**Required action:**
The task for the listing below is to write out exactly the lines starting at the one containing "Website. Auf ." and ending at the one containing "A tale scopo, sfruttando", both included. Pictures are to be omitted.

**Dataset records:**
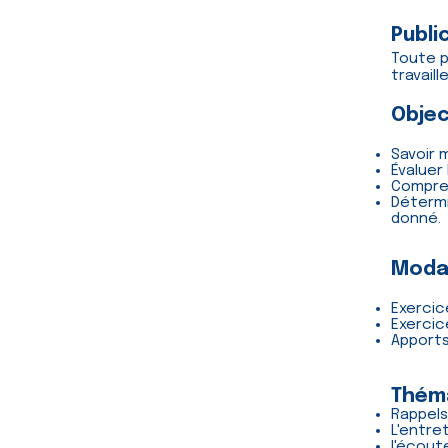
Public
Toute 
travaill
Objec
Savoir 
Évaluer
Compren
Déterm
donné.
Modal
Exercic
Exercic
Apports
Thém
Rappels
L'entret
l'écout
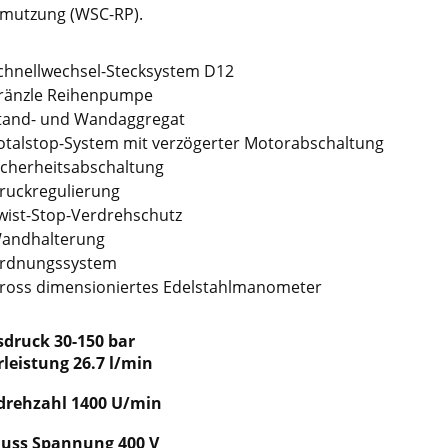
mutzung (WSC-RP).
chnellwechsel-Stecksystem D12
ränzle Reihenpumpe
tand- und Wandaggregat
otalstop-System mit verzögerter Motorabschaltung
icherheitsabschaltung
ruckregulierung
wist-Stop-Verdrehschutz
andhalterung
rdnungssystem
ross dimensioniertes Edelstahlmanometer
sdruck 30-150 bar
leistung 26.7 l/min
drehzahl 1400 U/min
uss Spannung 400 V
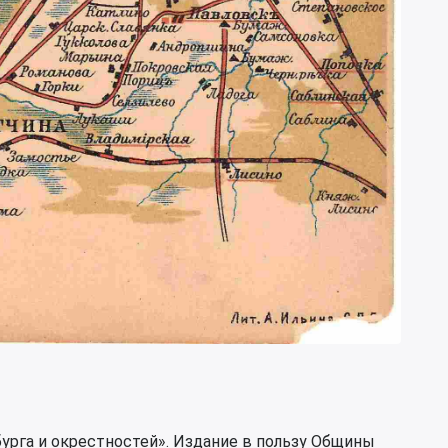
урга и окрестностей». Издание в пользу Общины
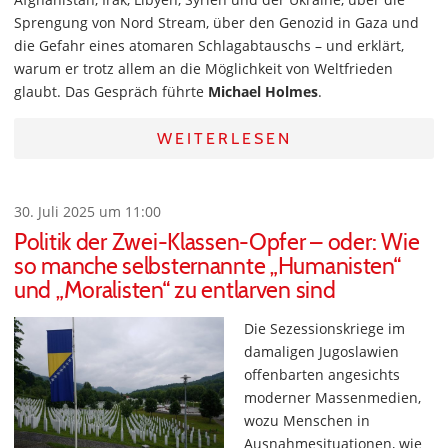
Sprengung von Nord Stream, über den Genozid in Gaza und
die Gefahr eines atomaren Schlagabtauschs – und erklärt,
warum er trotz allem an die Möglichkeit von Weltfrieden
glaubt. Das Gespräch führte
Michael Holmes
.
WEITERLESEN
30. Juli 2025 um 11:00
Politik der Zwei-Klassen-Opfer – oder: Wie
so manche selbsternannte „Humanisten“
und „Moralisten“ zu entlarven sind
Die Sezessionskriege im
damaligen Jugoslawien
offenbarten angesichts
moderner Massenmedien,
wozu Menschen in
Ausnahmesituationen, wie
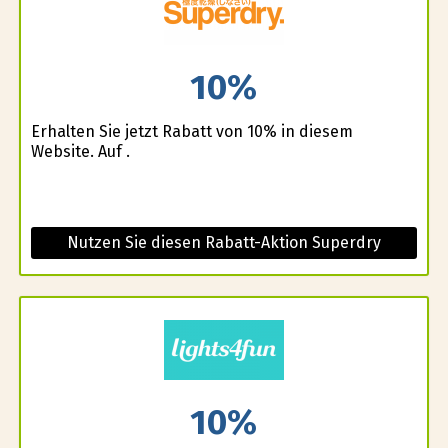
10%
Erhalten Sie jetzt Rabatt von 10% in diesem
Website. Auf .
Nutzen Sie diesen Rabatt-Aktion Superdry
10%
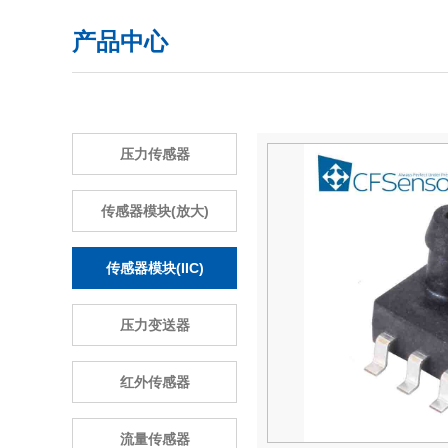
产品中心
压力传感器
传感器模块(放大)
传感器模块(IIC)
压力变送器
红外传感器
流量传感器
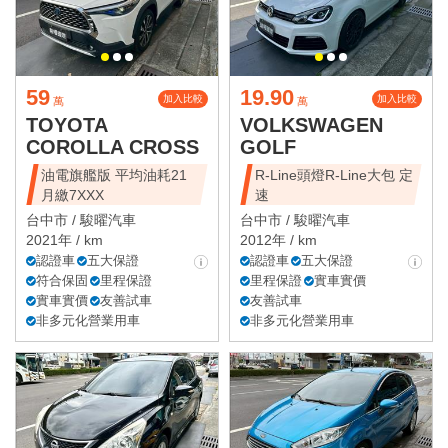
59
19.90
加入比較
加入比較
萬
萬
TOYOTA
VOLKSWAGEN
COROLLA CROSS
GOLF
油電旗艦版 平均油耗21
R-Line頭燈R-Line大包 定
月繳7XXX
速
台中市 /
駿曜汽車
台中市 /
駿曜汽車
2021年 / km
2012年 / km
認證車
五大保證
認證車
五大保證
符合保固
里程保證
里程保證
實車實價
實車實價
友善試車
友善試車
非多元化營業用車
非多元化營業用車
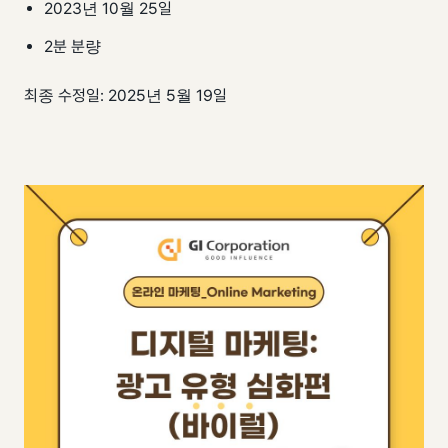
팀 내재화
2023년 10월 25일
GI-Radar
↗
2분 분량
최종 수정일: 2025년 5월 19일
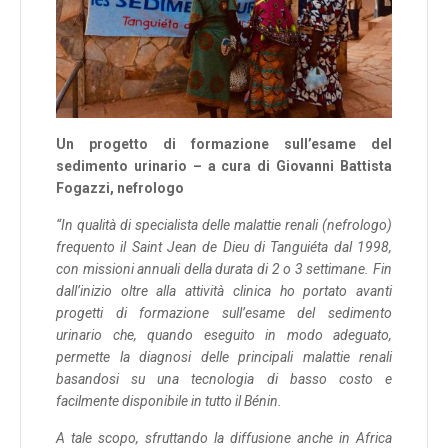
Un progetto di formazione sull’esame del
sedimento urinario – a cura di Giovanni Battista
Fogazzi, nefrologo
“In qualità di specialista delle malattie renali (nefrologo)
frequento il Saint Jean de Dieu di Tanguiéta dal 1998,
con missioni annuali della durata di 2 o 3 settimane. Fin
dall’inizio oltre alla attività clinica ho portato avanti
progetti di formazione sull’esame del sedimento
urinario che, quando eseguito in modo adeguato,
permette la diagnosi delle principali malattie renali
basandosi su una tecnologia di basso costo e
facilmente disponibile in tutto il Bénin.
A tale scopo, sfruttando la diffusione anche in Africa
* * *
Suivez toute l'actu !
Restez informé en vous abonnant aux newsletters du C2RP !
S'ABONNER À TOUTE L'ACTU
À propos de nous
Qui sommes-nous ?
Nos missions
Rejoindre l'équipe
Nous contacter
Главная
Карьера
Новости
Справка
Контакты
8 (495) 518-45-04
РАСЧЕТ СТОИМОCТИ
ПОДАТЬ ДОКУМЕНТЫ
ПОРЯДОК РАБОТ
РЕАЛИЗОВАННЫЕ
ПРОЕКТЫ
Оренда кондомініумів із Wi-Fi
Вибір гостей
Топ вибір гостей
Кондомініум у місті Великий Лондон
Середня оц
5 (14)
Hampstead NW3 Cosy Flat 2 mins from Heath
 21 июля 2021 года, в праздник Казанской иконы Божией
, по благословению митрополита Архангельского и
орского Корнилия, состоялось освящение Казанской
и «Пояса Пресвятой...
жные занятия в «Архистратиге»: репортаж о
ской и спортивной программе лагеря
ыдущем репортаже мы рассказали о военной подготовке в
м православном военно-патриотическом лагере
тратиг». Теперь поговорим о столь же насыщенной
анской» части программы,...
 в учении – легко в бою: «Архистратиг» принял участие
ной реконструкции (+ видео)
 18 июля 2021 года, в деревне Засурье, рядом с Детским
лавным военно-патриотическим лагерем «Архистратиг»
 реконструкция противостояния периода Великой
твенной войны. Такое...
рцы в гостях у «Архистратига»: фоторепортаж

**Your solution:**
Website. Auf .
Nutzen Sie diesen Rabatt-Aktion Superdry
10%
产品中心
压力传感器
传感器模块(放大)
传感器模块(IIC)
压力变送器
红外传感器
流量传感器
59
19.90
加入比較
加入比較
萬
萬
TOYOTA
VOLKSWAGEN
COROLLA CROSS
GOLF
油電旗艦版 平均油耗21
R-Line頭燈R-Line大包 定
月繳7XXX
速
台中市 /
駿曜汽車
台中市 /
駿曜汽車
2021年 / km
2012年 / km
認證車
五大保證
認證車
五大保證
符合保固
里程保證
里程保證
實車實價
實車實價
友善試車
友善試車
非多元化營業用車
非多元化營業用車
팀 내재화
2023년 10월 25일
GI-Radar
↗
2분 분량
최종 수정일: 2025년 5월 19일
Un progetto di formazione sull’esame del
sedimento urinario – a cura di Giovanni Battista
Fogazzi, nefrologo
“In qualità di specialista delle malattie renali (nefrologo)
frequento il Saint Jean de Dieu di Tanguiéta dal 1998,
con missioni annuali della durata di 2 o 3 settimane. Fin
dall’inizio oltre alla attività clinica ho portato avanti
progetti di formazione sull’esame del sedimento
urinario che, quando eseguito in modo adeguato,
permette la diagnosi delle principali malattie renali
basandosi su una tecnologia di basso costo e
facilmente disponibile in tutto il Bénin.
A tale scopo, sfruttando la diffusione anche in Africa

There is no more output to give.